Fifteen-month results from the MASTER DAPT trial have shown that the preserved ischaemic benefits and reduced bleeding risk seen with one month of dual antiplatelet therapy (DAPT) among high-bleeding risk patients undergoing percutaneous coronary intervention (PCI) continue beyond one year.
Marco Valgimigli (Cardiocentro Ticino Foundation, Lugano, Switzerland) delivered the 15-month data during a hot line session at the annual congress of the European Society of Cardiology (ESC; 26–29 August, Barcelona, Spain), having presented the trial’s 12-month findings a year earlier at the virtual ESC 2021. There, Valgimigli reported that that in high-bleeding risk patients, after intervention using the Ultimaster (Terumo) stent, one month of DAPT was shown to be non-inferior when compared with more than two months of DAPT for the net and major adverse clinical events and was superior for reducing major and clinically relevant non-major bleeding.
At ESC 2022, Valgimigli reported that following the initial 12-month trial period, patients in both the abbreviated and standard DAPT treatment groups received routine clinical care at the discretion of their physician. The MASTER DAPT researchers recorded medications and adverse events during the following three months, and the results of the prespecified 15-month final analysis were shared for the first time by Valgimigli.

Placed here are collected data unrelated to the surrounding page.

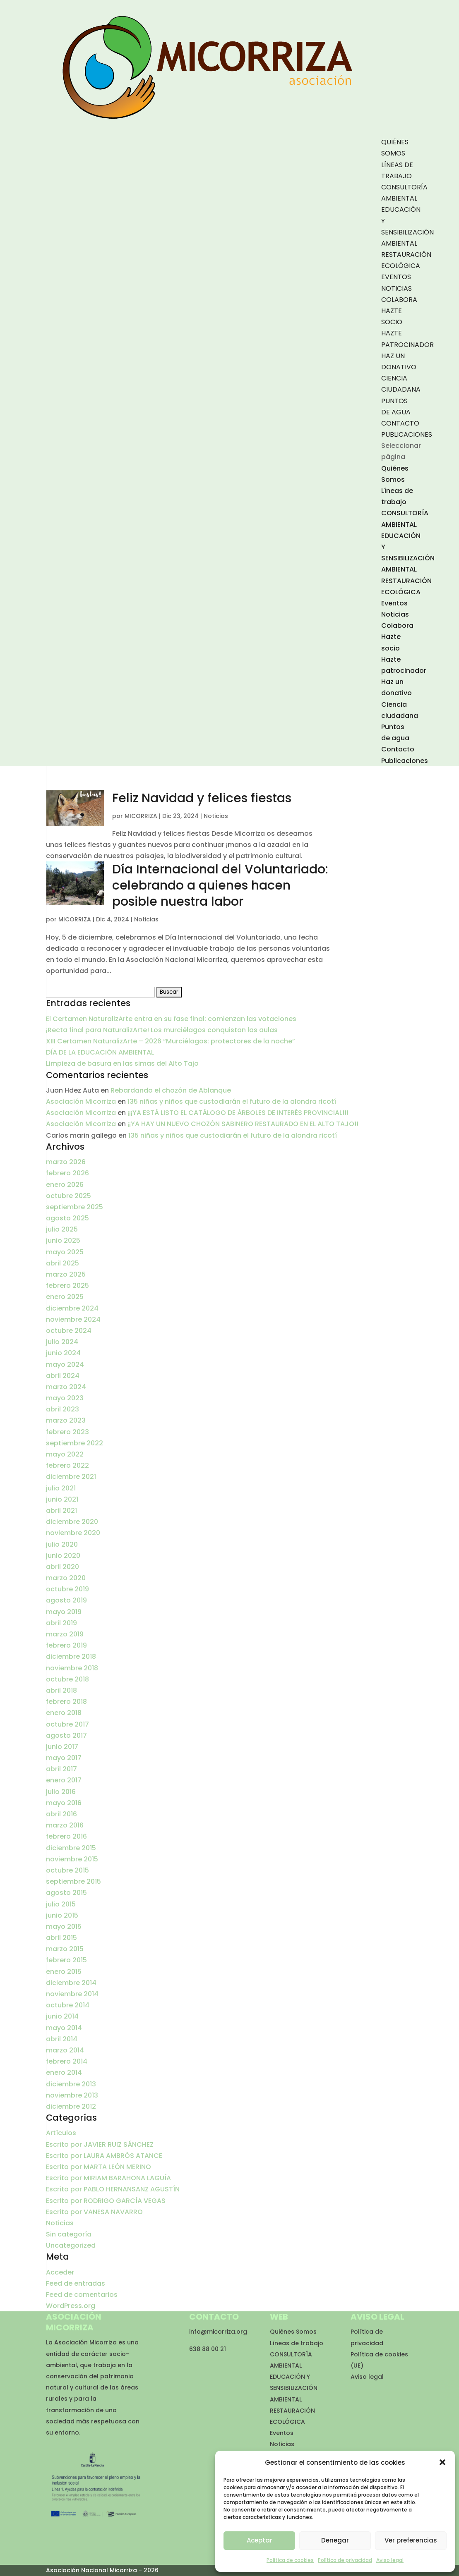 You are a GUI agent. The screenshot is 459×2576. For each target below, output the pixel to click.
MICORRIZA (141, 816)
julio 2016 (61, 1791)
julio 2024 (62, 1342)
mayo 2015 (64, 1926)
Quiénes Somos (293, 2331)
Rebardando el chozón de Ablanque (171, 1090)
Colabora (399, 299)
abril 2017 (61, 1769)
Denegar (335, 2540)
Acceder (60, 2272)
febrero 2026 (67, 1173)
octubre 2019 (67, 1589)
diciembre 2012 (71, 2106)
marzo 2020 (66, 1578)
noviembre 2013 (72, 2095)
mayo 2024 (65, 1364)
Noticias (396, 288)
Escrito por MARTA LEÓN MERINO (98, 2167)
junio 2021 (62, 1499)
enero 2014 (64, 2072)
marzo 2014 (65, 2050)
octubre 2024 (68, 1330)
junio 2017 (62, 1746)
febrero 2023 (67, 1432)
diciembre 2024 (72, 1308)
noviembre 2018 (72, 1668)
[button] (442, 2462)
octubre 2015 (67, 1870)
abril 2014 (61, 2039)
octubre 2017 (67, 1724)
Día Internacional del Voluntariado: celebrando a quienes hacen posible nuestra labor (220, 885)
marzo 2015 (65, 1949)
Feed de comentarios (82, 2294)
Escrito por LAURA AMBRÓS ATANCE (104, 2155)
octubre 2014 (67, 2005)
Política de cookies (290, 2560)
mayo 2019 (64, 1612)
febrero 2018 (66, 1701)
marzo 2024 (66, 1387)
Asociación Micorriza (81, 1101)
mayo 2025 (65, 1252)
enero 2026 (65, 1184)
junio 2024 (63, 1353)
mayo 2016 (64, 1803)
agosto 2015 (66, 1892)
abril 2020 (62, 1566)
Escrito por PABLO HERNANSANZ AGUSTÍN (113, 2189)
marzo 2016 (65, 1825)
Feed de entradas (75, 2283)
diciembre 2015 (71, 1848)
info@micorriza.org (218, 2331)
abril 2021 (61, 1510)
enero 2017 (64, 1780)
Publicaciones (406, 434)
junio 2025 (63, 1240)
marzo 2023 (66, 1420)
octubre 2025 (68, 1196)
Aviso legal (390, 2560)
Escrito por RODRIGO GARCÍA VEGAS (106, 2200)
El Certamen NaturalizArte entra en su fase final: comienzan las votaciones (171, 1019)
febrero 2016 (66, 1836)
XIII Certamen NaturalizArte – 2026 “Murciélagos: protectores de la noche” (170, 1041)
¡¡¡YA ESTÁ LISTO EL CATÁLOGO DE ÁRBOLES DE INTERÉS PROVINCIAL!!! (237, 1112)
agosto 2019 (66, 1600)
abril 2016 (61, 1814)
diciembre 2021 (71, 1476)
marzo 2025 (66, 1274)
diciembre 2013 (71, 2084)
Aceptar (259, 2540)
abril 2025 (62, 1263)
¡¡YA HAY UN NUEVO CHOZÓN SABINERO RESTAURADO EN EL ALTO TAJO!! (242, 1124)
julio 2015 (61, 1904)
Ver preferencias (411, 2540)
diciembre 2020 (72, 1521)
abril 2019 (61, 1623)
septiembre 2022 (74, 1443)
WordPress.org (70, 2306)
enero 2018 (64, 1712)
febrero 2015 (66, 1960)
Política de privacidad (345, 2560)
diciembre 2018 (71, 1656)
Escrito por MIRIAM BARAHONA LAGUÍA (108, 2178)
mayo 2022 (65, 1454)
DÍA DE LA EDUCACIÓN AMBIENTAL (100, 1052)
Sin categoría (68, 2234)
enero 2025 (65, 1296)
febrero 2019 (66, 1645)
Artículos (61, 2133)
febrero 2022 (67, 1465)
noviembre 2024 (73, 1319)
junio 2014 (62, 2016)
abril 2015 (61, 1937)
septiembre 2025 (74, 1207)
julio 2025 (62, 1229)
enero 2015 (64, 1971)
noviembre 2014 (72, 1994)
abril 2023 (62, 1409)
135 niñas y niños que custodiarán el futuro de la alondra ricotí (231, 1101)
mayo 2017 (64, 1758)
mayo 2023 (65, 1398)
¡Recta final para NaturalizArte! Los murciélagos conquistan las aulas (162, 1030)
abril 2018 (61, 1690)
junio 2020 (63, 1555)
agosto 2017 (66, 1735)
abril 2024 (62, 1375)
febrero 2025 (67, 1285)
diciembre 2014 (71, 1983)
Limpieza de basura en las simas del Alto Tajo (122, 1063)
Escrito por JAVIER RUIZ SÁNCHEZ (100, 2144)
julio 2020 (62, 1544)
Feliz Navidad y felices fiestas (201, 798)
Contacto (400, 423)
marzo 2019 (65, 1634)
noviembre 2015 (72, 1859)
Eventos (396, 277)
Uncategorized (71, 2245)
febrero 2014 (66, 2061)
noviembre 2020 (73, 1533)
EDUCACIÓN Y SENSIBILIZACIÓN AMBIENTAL (293, 2388)
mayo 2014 (64, 2028)
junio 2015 (62, 1915)
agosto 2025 (67, 1218)
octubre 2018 (67, 1679)
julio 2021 (61, 1488)
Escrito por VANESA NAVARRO (94, 2212)
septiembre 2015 (73, 1881)
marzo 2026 (66, 1162)
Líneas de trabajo (296, 2343) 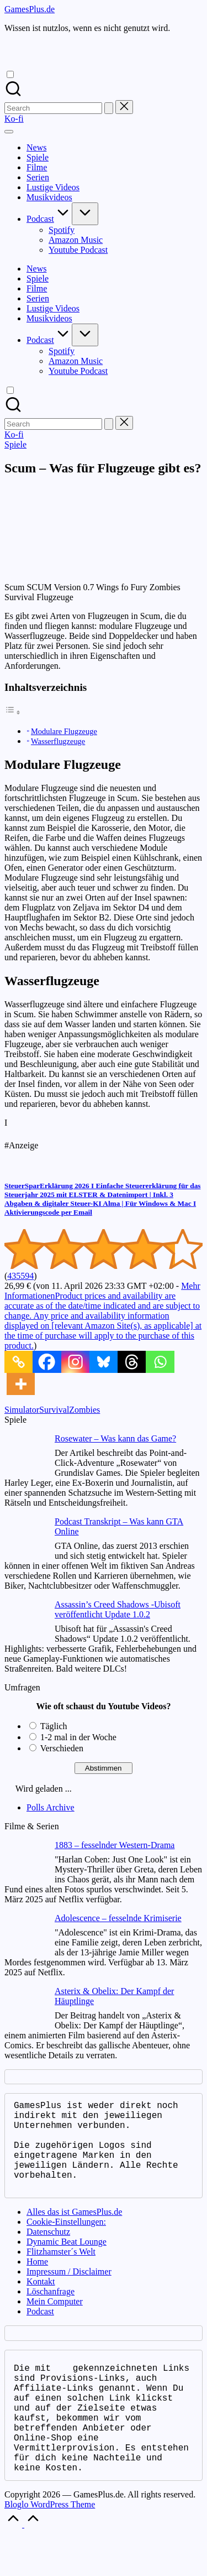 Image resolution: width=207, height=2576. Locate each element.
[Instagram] (75, 1362)
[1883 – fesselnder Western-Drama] (25, 1862)
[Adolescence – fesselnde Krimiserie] (25, 1935)
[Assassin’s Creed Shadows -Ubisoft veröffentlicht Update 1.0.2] (25, 1621)
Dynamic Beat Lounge (66, 2261)
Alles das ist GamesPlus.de (74, 2231)
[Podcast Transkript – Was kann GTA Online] (25, 1538)
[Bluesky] (103, 1362)
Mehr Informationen (102, 1315)
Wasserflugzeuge (58, 741)
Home (37, 2281)
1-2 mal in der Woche (78, 1737)
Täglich (53, 1726)
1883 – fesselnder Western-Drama (114, 1845)
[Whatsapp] (160, 1362)
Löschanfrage (50, 2311)
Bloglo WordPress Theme (49, 2546)
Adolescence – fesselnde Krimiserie (118, 1918)
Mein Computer (54, 2321)
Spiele (15, 444)
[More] (20, 1384)
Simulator (21, 1409)
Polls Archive (50, 1807)
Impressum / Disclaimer (69, 2291)
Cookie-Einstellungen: (66, 2241)
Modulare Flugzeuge (64, 731)
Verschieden (61, 1748)
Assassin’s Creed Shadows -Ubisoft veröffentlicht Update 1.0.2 (118, 1609)
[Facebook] (47, 1362)
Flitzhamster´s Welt (60, 2271)
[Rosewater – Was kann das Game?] (25, 1455)
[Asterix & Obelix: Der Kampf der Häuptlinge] (25, 2008)
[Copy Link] (18, 1362)
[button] (108, 108)
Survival (54, 1409)
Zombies (84, 1409)
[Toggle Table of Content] (12, 712)
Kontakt (40, 2301)
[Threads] (132, 1362)
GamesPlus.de (29, 9)
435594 (20, 1276)
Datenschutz (48, 2251)
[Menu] (8, 131)
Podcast (40, 2331)
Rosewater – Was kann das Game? (115, 1438) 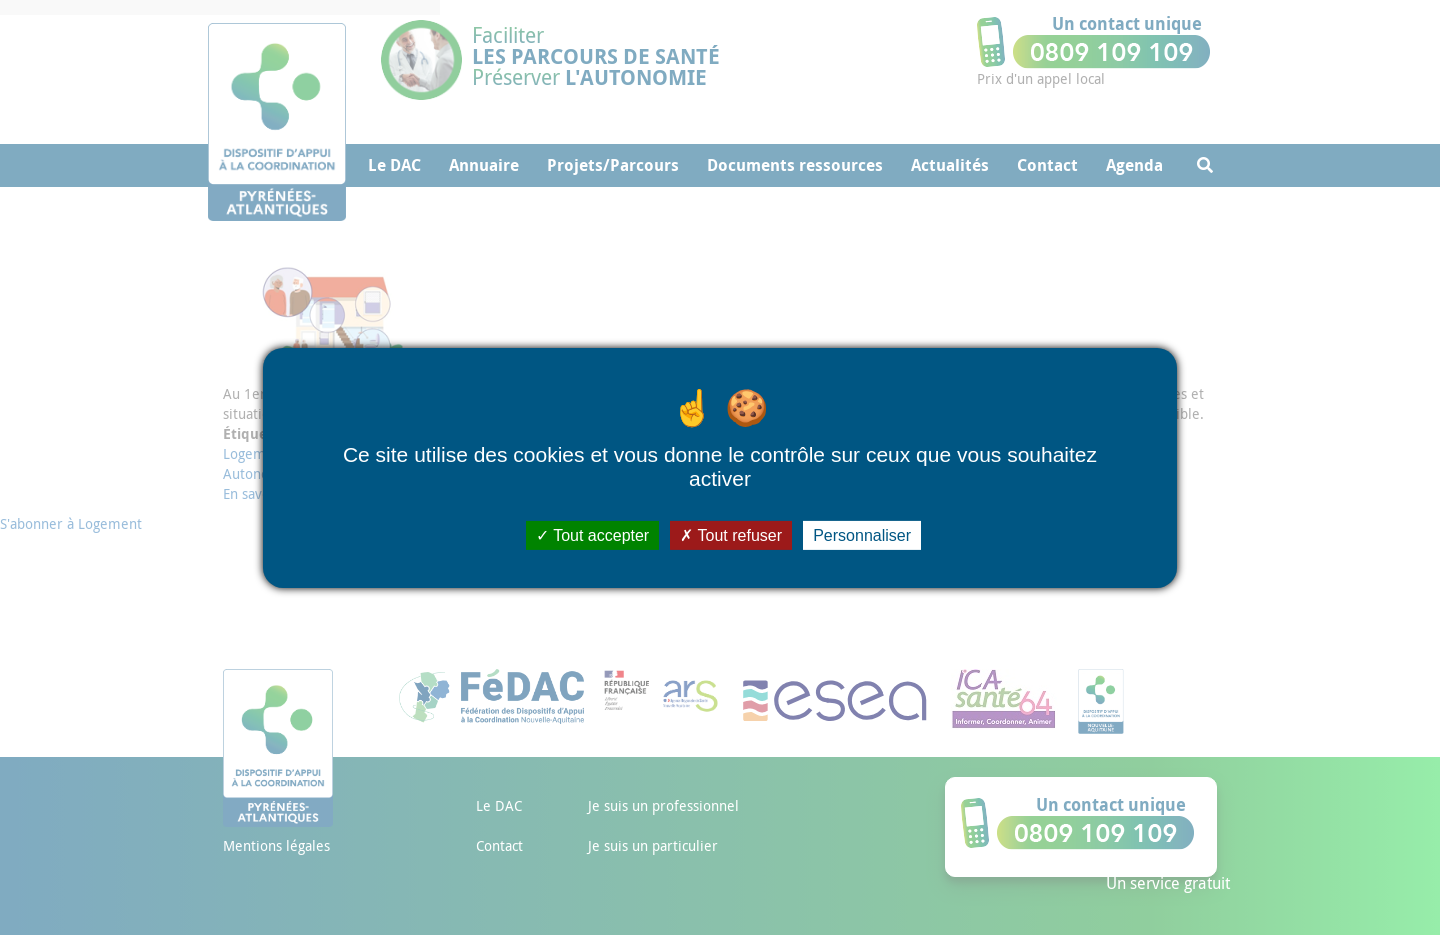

Of 2,295 and 2,284 patients randomised to abbreviated versus standard DAPT, 2,205 and 2,186 patients started routine care at 12 months, respectively. Complete follow-up at 15 months was available for 99.8% and 99.9% of patients in the abbreviated and standard arms, respectively.
For routine care, physicians tended to continue the treatment assigned in the trial, Valgimigli noted in his presentation. Though guidelines recommend that patients not on oral anticoagulation (OAC) should discontinue DAPT, more than 15% of non-OAC patients were still on DAPT at 15 months in the standard DAPT arm of the MASTER DAPT trial, which was three times higher than the corresponding figure in the abbreviated arm, figures shared by Valgimigli revealed—with the presenter describing this as a “carry over reflex” from the trial.
Furthermore, though guidelines recommend that OAC patients, if free from recurrent ischaemic events or repeat interventions, should discontinue single antiplatelet therapy (SAPT), more than one fourth were still on SAPT in the standard DAPT arm compared with 14% of the abbreviated treatment group, Valgimigli reported. In multivariate modelling, prior allocation to abbreviated treatment was a strong independent predictor of SAPT versus DAPT in non-OAC patients and no antiplatelet versus SAPT in OAC patients.
The researchers reported 15-month results according to original treatment assignment for the three co-primary outcomes of the main trial: net adverse clinical events (NACE; composite of all-cause death, myocardial infarction, stroke, and major or clinically relevant nonmajor bleeding); major adverse cardiac and cerebral events (MACCE; composite of all-cause death, myocardial infarction, and stroke); and major or clinically relevant nonmajor bleeding (Bleeding Academic Research Consortium type 2, 3 or 5 bleeding).
NACE occurred in 199 (8.7%) and 214 (9.5%) patients in the abbreviated and standard DAPT groups, respectively, for a hazard ratio (HR) of 0.92 (95% confidence interval [CI] 0.76–1.12; p=0.399) and a risk difference of −0.75 percentage points (95% CI −2.42 to 0.93). MACCE occurred in 158 (6.9%) and 167 (7.4%) patients in the abbreviated and standard DAPT arms, respectively (HR 0.94; 95% CI 0.76– 1.17; p=0.579), for a risk difference of −0.51 percentage points (95% CI −2.01 to 1.00). Major or clinically relevant nonmajor bleeding remained lower in the abbreviated compared with the standard therapy arm (167 [7.4%] versus 239 [10.7%]; HR 0.68; 95% CI 0.56–0.83; p=0.0001), for a risk difference of −3.25 percentage points (95% CI −4.93 to -1.58).